Heads up custom Tflite models with Latest versions of Tensorflow

Doing an update of all my tools for ML and upgraded to Openmv 4.5.6.
In doing so I observed that Tflite models that were created and quantized with Tensorflow 2.8.2 were working but when using Latest tensorflow 2.17 I kept getting failures while loading to Openmv. With this flag in my script before quantization process I was able to successfully load the model though

    converter = tf.lite.TFLiteConverter.from_keras_model(model)
    converter._experimental_disable_per_channel_quantization_for_dense_layers = True

See tensorflow release notes.

1 Like

Thanks for posting about this.

I’m guessing the new tflite feature could be useful and Openmv firmware could be made compatible but I have no idea where to start to look. I immediately got a message unable to allocate tensor and that’s it upon load.

FWIW this is how I quantize models and this works with the old and new tflite-micro we’re using:

converter = tf.lite.TFLiteConverter.from_keras_model(model)
converter.optimizations = [tf.lite.Optimize.DEFAULT]
converter.representative_dataset = representative_data_gen
converter.target_spec.supported_ops = [tf.lite.OpsSet.TFLITE_BUILTINS_INT8]
converter.target_spec.supported_types = [tf.int8]
converter.inference_input_type = tf.uint8
converter.inference_output_type = tf.uint8
tflite_model = converter.convert()
    
with open('model.tflite', 'wb') as f:
  f.write(tflite_model)

I’m using Tensorflow 2.8.4 though, I didn’t try this with a newer one.

1 Like

For me identical till newest TF version I just added
converter._experimental_disable_per_channel_quantization_for_dense_layers = True

for i in range(NUMBER_OF_MODELS_SAVE):
    model_path = os.path.join(save_dir, f"model_{i}.h5")
    model = tf.keras.models.load_model(model_path)
    converter = tf.lite.TFLiteConverter.from_keras_model(model)
    converter._experimental_disable_per_channel_quantization_for_dense_layers = True
    converter.optimizations = [tf.lite.Optimize.DEFAULT]
    converter.representative_dataset = representative_dataset
    converter.target_spec.supported_ops = [tf.lite.OpsSet.TFLITE_BUILTINS_INT8]
    converter.inference_input_type = tf.int8
    converter.inference_output_type = tf.int8
    tflite_quant_model = converter.convert()
    quant_model_path = os.path.join(PROCESSED_DIR, f"model_{i}_quantized.tflite")
    with open(quant_model_path, 'wb') as f:
        f.write(tflite_quant_model)
    print(f"TFLite model {i} saved at {quant_model_path}")

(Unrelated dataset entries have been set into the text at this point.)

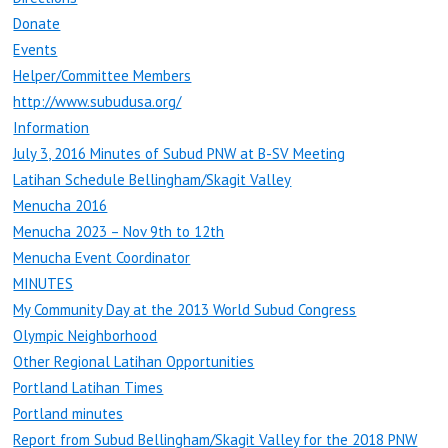
Donate
Events
Helper/Committee Members
http://www.subudusa.org/
Information
July 3, 2016 Minutes of Subud PNW at B-SV Meeting
Latihan Schedule Bellingham/Skagit Valley
Menucha 2016
Menucha 2023 – Nov 9th to 12th
Menucha Event Coordinator
MINUTES
My Community Day at the 2013 World Subud Congress
Olympic Neighborhood
Other Regional Latihan Opportunities
Portland Latihan Times
Portland minutes
Report from Subud Bellingham/Skagit Valley for the 2018 PNW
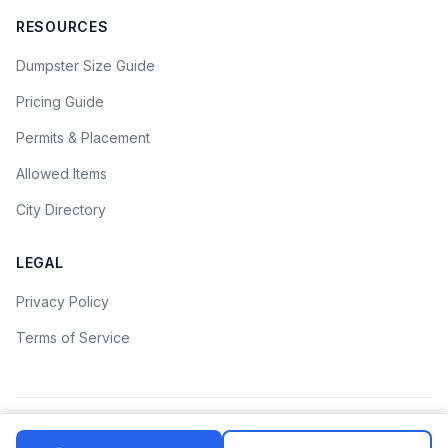
RESOURCES
Dumpster Size Guide
Pricing Guide
Permits & Placement
Allowed Items
City Directory
LEGAL
Privacy Policy
Terms of Service
©
2026
Dumpster Rental Guide. All rights reserved.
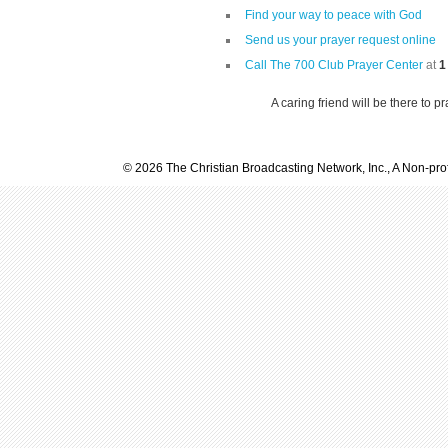
Find your way to peace with God
Send us your prayer request online
Call The 700 Club Prayer Center
at
1
A caring friend will be there to p
© 2026 The Christian Broadcasting Network, Inc., A Non-prof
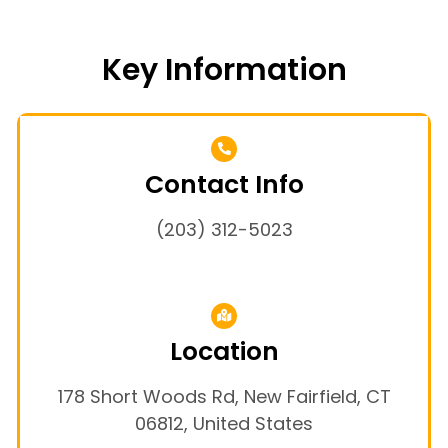
Key Information
Contact Info
(203) 312-5023
Location
178 Short Woods Rd, New Fairfield, CT
06812, United States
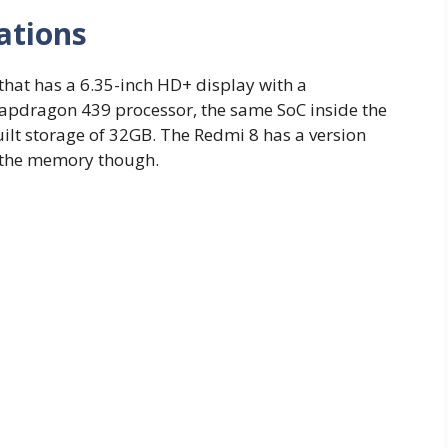
ations
hat has a 6.35-inch HD+ display with a
apdragon 439 processor, the same SoC inside the
lt storage of 32GB. The Redmi 8 has a version
d the memory though.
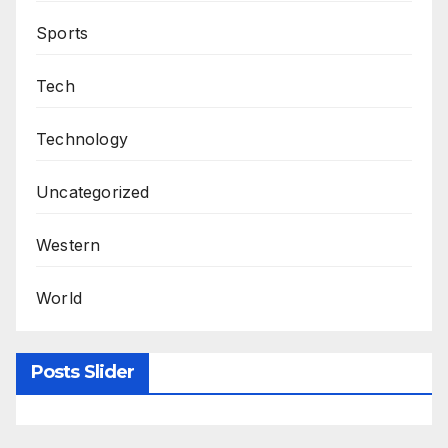
Sports
Tech
Technology
Uncategorized
Western
World
Posts Slider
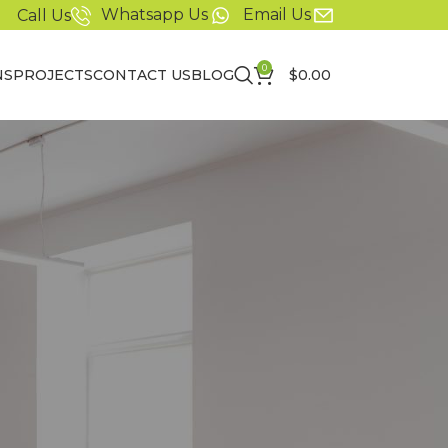
Whatsapp Us
Email Us
Call Us
0
NS
PROJECTS
CONTACT US
BLOG
$
0.00
r order status and
t a new account set
or information
er and easier.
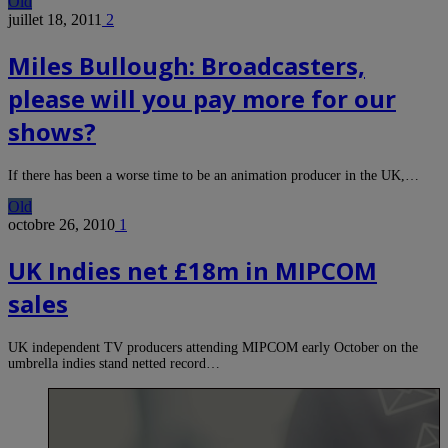
Old
juillet 18, 2011
2
Miles Bullough: Broadcasters,
please will you pay more for our
shows?
If there has been a worse time to be an animation producer in the UK,…
Old
octobre 26, 2010
1
UK Indies net £18m in MIPCOM
sales
UK independent TV producers attending MIPCOM early October on the
umbrella indies stand netted record…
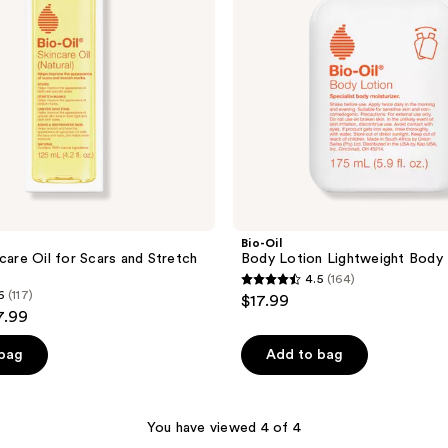
Bio-Oil
care Oil for Scars and Stretch
Body Lotion Lightweight Body 
4.5
(164)
4.5
6
(117)
$17.99
out
7.99
of
 bag
Add to bag
5
stars
;
You have viewed 4 of 4
164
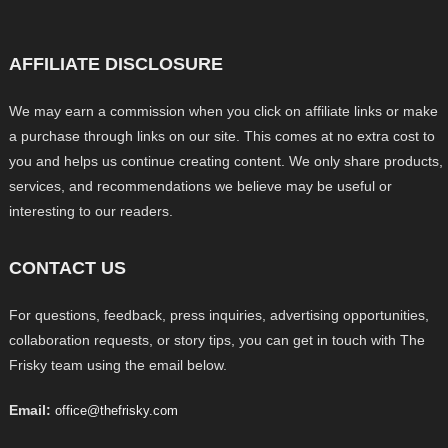
AFFILIATE DISCLOSURE
We may earn a commission when you click on affiliate links or make
a purchase through links on our site. This comes at no extra cost to
you and helps us continue creating content. We only share products,
services, and recommendations we believe may be useful or
interesting to our readers.
CONTACT US
For questions, feedback, press inquiries, advertising opportunities,
collaboration requests, or story tips, you can get in touch with The
Frisky team using the email below.
Email:
office@thefrisky.com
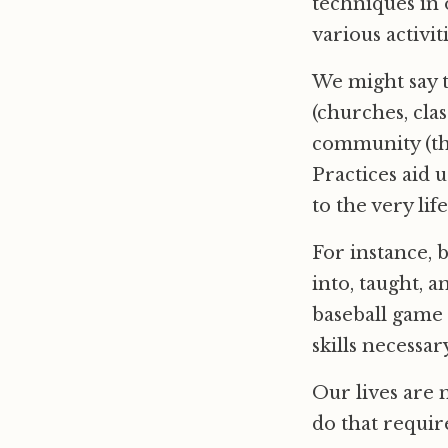
techniques in 
various activit
We might say th
(churches, cla
community (thi
Practices aid u
to the very li
For instance, b
into, taught, a
baseball game 
skills necessar
Our lives are 
do that requir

On a side note whilst trying to find out what was going on came across this : Quantization aware training  |  TensorFlow Model Optimization

I think this only works if you train the model from scratch. I couldn’t figure out how to use that for transfer learning, if it’s possible.

I only train custom models from scratch and will soon figure out if I can get it to work for me and evaluate the benefits if any.